Con nuestros estómagos liberados de aquella horrible dieta mexicana, ofrecimos una actuación excepcional.

Durante toda la obra seguimos cubriendo de halagos y de palmadas en la espalda a nuestro héroe.

He de reconocer que, con nuestra actitud, teníamos algo desconcertado al público, pero, como que esto es cosa que sucede normalmente en nuestras representaciones, no le dimos ninguna importancia.

Después de actuar, regresamos a la pensión.

Allí estaba Pepita, ansiosa de otra noche de éxtasis, sentada ante la puerta olfateando una rosa y esperando a su amante.

Pero nuestro héroe estaba alerta y al observar la presencia de aquella especie de gárgola, se deslizó por la parte trasera de la casa, se coló por una ventana y corrió a encerrarse en nuestro cuarto.

Antes de que abriera, tuvimos que esforzarnos mucho para convencerle de que no éramos Pepita.

Aquella noche tuvimos un sueño suave y tranquilo. Tras ella, llegó la mañana del sábado (como sucede casi siempre, después de la noche del viernes).

Nos chupábamos los dedos pensando en las deliciosas comidas que nos esperaban.

Nos vestimos precipitadamente y descendimos en tumulto hasta el comedor.

Hasta que apareció Pepita y echó sobre la mesa una fuente de tamales, no comprendimos que la peor furia del averno es preferible a una mujer desdeñada.

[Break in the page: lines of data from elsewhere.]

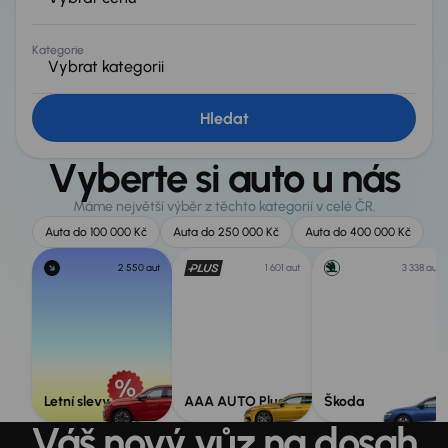
Kategorie
Vybrat kategorii
Hledat
Vyberte si auto u nás
Máme největší výběr z těchto kategorií v celé ČR.
Auta do 100 000 Kč
Auta do 250 000 Kč
Auta do 400 000 Kč
2 550 aut
1 601 aut
3 338 aut
Letní slevy
AAA AUTO Plus
Škoda
Váš nový vůz na dosah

En el almuerzo nos sirvió fríjoles.

¿Y en la cena? ¡Justamente! ¡Carne con chile y café mexicano!

Así queda bien claro, que, a pesar de Enrique VIII, el camino del corazón no pasa necesariamente por el estómago.

En aquel caso, el camino de nuestros estómagos pasaba por el corazón de nuestro hermano X.

Y tengo motivos para decirlo, porque el hermano X era yo.

QUINTA PARTE
La filosofía marxista según Groucho
Lo que este país realmente necesita

Debo advertir ante todo que no soy candidato a nada.

Me gusta, simplemente, que se hable de mí.

El eslogan de «Marx como vicepresidente» no mereció nunca mi apoyo, ni, por otra parte, progresó mucho en ningún momento.

Fue lanzado por un oscuro californiano que carecía de experiencia política, y que, incidentalmente, estaba completamente borracho.

La cosa en sí sucedió de un modo espontáneo.

Estaba en aquella tediosa cena charlando sobre los problemas mundiales, cuando aquel tipo gritó de repente:

—¡Propongamos a Groucho Marx para la Vicepresidencia!

Naturalmente, me sentí aludido, y pregunté por qué había sido elegido para tal honor. ¿Qué causa impulsaba a mis amigos a presentarme como candidato?